The main advantage of the Session Facade pattern is that you can divide up a J2EE application into logical groups by business functionality. A Session Facade will be called by a POJO from the UI (i.e. a Business Delegate), and have references to appropriate Data Access Objects. E.g. a PersonSessionFacade would be called by the PersonBusinessDelegate and then it could call the PersonDAO. The methods on the PersonSessionFacade will, at the very least, follow the CRUD pattern (Create, Retrieve, Update and Delete).
Typically, most Session Facades are implemented as stateless session EJBs. Or if you're in Spring land using AOP for transactions, you can create a service POJO that which can be all the join points for your transaction manager.
Another advantage of the SessionFacade pattern is that any J2EE developer with a modicum of experience will immediately understand you.

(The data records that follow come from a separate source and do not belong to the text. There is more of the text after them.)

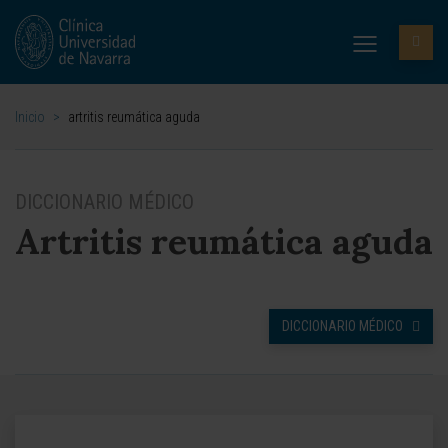
Inicio
>
artritis reumática aguda
DICCIONARIO MÉDICO
Artritis reumática aguda
DICCIONARIO MÉDICO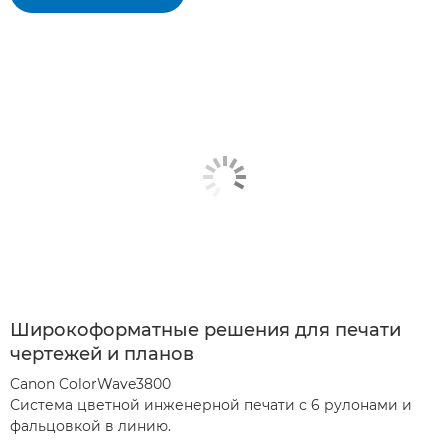
Широкоформатные решения для печати
чертежей и планов
Canon ColorWave3800
Система цветной инженерной печати с 6 рулонами и
фальцовкой в линию.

Disadvantages of the SessionFacade pattern: it assumes a specific enterprise architecture that is constrained by the limits of the J2EE 1.4 specification (see Rod Johnson's books for these criticisms). The most damaging disadvantage is that it is more complicated than necessary. In most enterprise web applications, you'll need a servlet container, and most of the stress in a web application will be at the tier that handles HttpRequests or database access. Consequently, it doesn't seem worthwhile to deploy the servlet container in a separate process space from the EJB container. I.e. remote calls to EJBs create more pain than gain.

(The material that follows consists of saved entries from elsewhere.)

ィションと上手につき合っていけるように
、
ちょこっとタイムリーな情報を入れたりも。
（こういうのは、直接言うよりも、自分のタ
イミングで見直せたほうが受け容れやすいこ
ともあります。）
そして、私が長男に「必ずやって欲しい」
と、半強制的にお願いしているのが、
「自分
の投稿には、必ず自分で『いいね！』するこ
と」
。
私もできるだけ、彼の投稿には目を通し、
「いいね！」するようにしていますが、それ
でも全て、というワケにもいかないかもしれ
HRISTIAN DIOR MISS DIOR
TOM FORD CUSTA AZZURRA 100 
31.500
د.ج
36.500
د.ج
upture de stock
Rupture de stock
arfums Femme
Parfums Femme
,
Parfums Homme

Rod Johnson claims that the main reason you'd want to use a Session Facade is if you're doing container managed transactions - which aren't necessary with more modern frameworks (like Spring.)

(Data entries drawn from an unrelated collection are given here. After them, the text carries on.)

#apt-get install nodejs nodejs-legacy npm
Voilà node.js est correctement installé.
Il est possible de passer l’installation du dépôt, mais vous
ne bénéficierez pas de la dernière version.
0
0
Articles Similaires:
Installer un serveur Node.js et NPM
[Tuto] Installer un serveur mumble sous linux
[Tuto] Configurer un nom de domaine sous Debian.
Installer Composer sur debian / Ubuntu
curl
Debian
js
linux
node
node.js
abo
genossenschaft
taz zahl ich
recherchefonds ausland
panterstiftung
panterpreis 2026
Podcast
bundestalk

He says that if you have business logic - put it in the POJO. (Which I agree with - I think its a more object-oriented approach - rather than implementing a session EJB.)
http://forum.springframework.org/showthread.php?t=18155
Happy to hear contrasting arguments.
It seems that whenever you talk about anything J2EE related - there are always a whole bunch of assumptions behind the scenes - which people assume one way or the other - which then leads to confusion. (I probably could have made the question clearer too.)
Assuming (a) we want to use container managed transactions in a strict sense through the EJB specification then
Session facades are a good idea - because they abstract away the low-level database transactions to be able to provide higher level application transaction management.
Assuming (b) that you mean the general architectural concept of the session façade - then
Decoupling services and consumers and providing a friendly interface over the top of this is a good idea. Computer science has solved lots of problems by 'adding an additional layer of indirection'.
Rod Johnson writes "SLSBs with remote interfaces provide a very good solution for distributed applications built over RMI. However, this is a minority requirement. Experience has shown that we don't want to use distributed architecture unless forced to by requirements. We can still service remote clients if necessary by implementing a remoting façade on top of a good co-located object model." (Johnson, R "J2EE Development without EJB" p119.)
Assuming (c) that you consider the EJB specification (and in particular the session façade component) to be a blight on the landscape of good design then:
Rod Johnson writes
"In general, there are not many reasons you would use a local SLSB at all in a Spring application, as Spring provides more capable declarative transaction management than EJB, and CMT is normally the main motivation for using local SLSBs. So you might not need th EJB layer at all. " http://forum.springframework.org/showthread.php?t=18155
In an environment where performance and scalability of the web server are the primary concerns - and cost is an issue - then the session facade architecture looks less attractive - it can be simpler to talk directly to the datbase (although this is more about tiering.)